POJ 3667 Hotel




Hotel
Time Limit: 3000MSMemory Limit: 65536K
Total Submissions: 9630Accepted: 4126

Description

The cows are journeying north to Thunder Bay in Canada to gain cultural enrichment and enjoy a vacation on the sunny shores of Lake Superior. Bessie, ever the competent travel agent, has named the Bullmoose Hotel on famed Cumberland Street as their vacation residence. This immense hotel has N (1 ≤ N ≤ 50,000) rooms all located on the same side of an extremely long hallway (all the better to see the lake, of course).

The cows and other visitors arrive in groups of size Di (1 ≤ Di ≤ N) and approach the front desk to check in. Each group i requests a set of Di contiguous rooms from Canmuu, the moose staffing the counter.
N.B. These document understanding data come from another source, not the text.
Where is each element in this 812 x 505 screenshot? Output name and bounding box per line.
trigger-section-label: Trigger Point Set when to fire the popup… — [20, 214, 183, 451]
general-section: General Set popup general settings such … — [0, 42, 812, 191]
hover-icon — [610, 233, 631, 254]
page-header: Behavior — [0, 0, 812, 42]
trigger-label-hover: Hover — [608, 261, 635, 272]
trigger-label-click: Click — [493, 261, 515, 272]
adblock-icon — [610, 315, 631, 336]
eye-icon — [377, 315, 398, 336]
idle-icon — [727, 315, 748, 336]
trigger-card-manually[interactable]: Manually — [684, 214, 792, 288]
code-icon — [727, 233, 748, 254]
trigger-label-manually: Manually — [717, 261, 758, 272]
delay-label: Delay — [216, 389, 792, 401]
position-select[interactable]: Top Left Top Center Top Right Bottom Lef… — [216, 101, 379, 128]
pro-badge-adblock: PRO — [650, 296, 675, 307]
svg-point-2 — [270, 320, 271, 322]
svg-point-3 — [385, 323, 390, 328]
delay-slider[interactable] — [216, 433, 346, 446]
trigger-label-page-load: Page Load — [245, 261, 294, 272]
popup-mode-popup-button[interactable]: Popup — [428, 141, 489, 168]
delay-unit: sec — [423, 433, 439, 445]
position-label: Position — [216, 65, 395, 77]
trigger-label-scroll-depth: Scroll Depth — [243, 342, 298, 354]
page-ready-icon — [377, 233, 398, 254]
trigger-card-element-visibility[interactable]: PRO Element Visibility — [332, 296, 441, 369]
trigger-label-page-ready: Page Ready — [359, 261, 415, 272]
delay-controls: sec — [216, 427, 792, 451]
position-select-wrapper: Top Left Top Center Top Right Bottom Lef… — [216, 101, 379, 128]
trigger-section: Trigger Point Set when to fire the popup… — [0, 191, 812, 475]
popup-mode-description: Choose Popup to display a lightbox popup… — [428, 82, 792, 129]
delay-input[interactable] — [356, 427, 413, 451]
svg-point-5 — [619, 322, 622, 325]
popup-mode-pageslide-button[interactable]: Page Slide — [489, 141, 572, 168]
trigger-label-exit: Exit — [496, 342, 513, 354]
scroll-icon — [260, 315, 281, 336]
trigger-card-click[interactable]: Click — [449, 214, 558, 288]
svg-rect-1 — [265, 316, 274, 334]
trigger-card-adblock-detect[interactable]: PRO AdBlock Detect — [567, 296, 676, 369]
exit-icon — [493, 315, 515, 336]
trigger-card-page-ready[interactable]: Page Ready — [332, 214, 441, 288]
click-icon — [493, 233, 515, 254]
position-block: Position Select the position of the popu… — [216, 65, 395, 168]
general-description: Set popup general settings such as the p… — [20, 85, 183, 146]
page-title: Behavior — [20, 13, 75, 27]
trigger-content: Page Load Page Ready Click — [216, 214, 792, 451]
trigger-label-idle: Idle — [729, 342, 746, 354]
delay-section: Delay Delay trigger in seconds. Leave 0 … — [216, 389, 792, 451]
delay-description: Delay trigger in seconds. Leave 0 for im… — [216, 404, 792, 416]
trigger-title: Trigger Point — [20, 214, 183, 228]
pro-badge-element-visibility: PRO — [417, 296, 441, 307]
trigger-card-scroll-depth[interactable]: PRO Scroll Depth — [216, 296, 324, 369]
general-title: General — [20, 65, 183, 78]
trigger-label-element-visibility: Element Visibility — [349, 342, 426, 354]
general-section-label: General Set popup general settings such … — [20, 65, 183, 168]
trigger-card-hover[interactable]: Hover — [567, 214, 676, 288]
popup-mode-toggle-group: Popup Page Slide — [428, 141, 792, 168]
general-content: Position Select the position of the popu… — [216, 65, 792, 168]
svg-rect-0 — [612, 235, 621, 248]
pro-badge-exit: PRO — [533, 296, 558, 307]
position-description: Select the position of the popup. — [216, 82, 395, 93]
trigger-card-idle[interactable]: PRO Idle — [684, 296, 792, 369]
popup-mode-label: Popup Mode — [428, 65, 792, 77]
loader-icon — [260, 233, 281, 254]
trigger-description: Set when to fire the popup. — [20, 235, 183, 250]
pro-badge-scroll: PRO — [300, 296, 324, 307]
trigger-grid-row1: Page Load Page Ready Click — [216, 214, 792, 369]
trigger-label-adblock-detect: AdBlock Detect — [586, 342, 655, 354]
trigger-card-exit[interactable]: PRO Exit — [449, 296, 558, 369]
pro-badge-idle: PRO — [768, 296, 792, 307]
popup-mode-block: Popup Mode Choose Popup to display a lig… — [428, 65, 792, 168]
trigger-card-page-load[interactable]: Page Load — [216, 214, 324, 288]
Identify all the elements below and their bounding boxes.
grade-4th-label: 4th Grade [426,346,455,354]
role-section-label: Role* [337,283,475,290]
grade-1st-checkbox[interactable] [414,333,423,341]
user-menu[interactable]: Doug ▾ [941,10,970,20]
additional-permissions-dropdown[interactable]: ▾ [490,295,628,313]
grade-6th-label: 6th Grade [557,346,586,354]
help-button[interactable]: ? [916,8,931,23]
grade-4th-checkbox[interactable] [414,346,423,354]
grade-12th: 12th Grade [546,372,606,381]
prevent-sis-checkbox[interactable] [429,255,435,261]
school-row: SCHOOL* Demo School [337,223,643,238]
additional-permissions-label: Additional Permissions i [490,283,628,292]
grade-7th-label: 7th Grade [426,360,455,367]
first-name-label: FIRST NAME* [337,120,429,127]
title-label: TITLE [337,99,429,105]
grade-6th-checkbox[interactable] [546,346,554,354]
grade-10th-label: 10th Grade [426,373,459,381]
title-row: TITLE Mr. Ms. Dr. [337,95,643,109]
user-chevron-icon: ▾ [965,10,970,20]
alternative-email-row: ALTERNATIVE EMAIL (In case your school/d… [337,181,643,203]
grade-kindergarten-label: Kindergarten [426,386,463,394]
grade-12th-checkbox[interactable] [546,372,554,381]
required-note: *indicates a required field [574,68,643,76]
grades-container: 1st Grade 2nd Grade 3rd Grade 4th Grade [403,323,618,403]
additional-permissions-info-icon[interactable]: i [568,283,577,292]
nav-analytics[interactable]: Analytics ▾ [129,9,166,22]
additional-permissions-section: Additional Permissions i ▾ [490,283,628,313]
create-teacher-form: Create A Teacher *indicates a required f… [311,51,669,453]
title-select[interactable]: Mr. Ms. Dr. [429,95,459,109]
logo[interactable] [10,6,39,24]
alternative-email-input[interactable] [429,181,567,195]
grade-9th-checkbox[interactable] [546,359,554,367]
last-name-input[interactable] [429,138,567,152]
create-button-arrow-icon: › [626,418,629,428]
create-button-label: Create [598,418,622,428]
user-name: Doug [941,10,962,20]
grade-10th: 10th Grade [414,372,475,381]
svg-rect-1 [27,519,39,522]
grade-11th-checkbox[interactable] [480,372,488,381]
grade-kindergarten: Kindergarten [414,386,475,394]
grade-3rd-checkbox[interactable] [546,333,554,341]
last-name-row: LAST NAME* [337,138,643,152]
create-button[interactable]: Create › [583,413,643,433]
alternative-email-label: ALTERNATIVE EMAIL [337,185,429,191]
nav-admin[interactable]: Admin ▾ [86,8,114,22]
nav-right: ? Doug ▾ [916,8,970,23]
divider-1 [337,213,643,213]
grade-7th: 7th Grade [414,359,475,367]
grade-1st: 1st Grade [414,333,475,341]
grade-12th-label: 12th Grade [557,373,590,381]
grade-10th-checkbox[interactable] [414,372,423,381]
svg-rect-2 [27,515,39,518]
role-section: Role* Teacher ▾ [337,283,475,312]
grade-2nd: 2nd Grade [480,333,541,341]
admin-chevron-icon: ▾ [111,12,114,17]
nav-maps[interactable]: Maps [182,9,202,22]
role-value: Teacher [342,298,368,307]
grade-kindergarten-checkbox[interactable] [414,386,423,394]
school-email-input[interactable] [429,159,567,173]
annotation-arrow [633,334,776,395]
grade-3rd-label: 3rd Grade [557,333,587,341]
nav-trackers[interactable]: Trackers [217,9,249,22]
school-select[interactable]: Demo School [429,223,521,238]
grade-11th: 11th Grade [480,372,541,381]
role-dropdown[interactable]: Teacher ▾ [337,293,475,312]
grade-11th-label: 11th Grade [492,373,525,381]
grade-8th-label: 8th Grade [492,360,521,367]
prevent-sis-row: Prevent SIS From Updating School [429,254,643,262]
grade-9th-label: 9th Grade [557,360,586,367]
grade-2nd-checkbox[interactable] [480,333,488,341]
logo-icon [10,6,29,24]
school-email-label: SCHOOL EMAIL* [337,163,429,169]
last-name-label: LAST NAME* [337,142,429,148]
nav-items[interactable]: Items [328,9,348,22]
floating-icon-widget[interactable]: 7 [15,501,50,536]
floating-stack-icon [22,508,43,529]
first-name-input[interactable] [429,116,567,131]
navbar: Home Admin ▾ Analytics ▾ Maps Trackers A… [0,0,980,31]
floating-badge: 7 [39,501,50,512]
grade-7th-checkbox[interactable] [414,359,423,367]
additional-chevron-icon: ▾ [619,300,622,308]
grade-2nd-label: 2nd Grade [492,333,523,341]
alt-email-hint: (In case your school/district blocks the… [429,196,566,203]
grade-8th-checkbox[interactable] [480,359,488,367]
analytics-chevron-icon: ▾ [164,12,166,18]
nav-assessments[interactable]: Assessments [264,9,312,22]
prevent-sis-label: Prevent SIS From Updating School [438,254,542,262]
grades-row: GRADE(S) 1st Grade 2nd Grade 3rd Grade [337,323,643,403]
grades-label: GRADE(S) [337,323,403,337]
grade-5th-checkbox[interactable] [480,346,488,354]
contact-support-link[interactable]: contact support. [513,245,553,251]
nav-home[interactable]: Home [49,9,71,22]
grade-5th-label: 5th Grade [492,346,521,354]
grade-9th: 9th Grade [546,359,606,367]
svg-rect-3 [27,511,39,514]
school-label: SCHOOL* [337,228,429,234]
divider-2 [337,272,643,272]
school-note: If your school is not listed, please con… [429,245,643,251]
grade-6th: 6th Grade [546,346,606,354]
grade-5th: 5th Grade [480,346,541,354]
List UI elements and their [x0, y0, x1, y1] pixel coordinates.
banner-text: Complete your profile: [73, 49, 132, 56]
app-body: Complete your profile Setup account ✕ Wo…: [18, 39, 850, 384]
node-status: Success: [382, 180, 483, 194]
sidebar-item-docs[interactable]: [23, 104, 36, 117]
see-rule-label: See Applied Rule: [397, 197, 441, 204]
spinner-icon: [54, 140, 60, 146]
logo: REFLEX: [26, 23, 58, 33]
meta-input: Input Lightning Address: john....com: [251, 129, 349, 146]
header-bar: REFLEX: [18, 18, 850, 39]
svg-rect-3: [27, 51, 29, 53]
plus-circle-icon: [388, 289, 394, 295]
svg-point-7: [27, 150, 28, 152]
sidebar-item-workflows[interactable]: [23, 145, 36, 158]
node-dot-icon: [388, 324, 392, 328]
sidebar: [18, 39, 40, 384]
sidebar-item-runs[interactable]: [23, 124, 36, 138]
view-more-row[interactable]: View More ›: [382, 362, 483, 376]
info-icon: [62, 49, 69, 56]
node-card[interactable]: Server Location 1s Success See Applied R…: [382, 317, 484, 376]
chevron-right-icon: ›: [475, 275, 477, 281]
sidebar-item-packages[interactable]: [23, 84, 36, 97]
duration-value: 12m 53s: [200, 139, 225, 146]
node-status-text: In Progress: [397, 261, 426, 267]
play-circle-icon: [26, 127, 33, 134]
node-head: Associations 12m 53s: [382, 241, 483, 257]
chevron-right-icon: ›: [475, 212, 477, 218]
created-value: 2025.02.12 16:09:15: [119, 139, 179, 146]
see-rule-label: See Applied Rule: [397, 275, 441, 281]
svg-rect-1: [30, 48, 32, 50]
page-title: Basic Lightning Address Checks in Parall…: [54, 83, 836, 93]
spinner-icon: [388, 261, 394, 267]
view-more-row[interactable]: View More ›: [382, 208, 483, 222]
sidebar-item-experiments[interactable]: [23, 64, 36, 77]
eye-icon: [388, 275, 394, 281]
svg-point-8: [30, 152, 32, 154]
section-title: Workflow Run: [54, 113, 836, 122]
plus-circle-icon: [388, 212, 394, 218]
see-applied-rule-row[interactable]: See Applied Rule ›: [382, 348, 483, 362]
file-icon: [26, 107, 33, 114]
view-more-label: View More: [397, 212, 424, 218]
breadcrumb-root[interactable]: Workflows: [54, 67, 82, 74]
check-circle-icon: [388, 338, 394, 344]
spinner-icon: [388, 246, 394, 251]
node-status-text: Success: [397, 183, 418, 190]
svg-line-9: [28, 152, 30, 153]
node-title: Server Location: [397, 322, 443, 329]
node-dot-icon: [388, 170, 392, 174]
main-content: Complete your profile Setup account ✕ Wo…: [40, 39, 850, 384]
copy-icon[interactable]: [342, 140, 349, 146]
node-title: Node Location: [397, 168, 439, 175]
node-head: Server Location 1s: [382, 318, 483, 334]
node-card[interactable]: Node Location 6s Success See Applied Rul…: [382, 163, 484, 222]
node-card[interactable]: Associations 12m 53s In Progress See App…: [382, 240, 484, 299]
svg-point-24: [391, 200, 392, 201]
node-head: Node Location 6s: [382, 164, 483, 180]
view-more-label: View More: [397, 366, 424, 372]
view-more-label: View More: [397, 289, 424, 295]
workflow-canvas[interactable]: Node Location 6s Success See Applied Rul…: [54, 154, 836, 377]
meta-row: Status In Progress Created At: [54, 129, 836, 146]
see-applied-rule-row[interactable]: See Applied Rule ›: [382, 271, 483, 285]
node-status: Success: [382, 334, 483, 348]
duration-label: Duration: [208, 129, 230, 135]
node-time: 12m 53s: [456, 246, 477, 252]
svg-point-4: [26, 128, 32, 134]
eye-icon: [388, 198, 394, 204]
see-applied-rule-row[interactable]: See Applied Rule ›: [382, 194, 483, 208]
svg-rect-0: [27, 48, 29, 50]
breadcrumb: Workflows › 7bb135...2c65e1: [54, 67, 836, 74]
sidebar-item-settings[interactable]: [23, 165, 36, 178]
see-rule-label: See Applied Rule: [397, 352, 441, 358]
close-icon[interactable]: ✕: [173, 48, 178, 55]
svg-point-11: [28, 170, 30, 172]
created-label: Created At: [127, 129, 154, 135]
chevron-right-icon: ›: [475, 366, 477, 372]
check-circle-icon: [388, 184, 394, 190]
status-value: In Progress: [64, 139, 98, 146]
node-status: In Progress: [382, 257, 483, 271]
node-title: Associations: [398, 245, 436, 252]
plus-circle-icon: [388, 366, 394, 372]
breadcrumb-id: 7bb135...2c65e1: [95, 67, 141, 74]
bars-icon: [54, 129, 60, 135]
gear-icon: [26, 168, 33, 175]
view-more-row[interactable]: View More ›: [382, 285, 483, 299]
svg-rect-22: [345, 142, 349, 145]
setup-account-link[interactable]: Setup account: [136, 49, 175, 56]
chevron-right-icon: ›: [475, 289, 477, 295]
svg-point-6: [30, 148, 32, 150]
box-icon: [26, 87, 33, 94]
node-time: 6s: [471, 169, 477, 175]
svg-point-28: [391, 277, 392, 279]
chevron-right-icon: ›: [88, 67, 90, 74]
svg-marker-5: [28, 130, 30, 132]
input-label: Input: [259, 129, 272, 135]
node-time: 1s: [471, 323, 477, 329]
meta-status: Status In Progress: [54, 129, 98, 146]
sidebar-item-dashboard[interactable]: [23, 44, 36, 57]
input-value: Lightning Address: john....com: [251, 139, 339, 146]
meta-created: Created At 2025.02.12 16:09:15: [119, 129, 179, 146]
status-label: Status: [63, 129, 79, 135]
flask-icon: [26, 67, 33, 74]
He assigns them some set of consecutive room numbers r..r+Di-1 if they are available or, if no contiguous set of rooms is available, politely suggests alternate lodging. Canmuu always chooses the value of r to be the smallest possible.

Visitors also depart the hotel from groups of contiguous rooms. Checkout i has the parameters Xi and Di which specify the vacating of rooms Xi ..Xi +Di-1 (1 ≤ Xi ≤ N-Di+1). Some (or all) of those rooms might be empty before the checkout.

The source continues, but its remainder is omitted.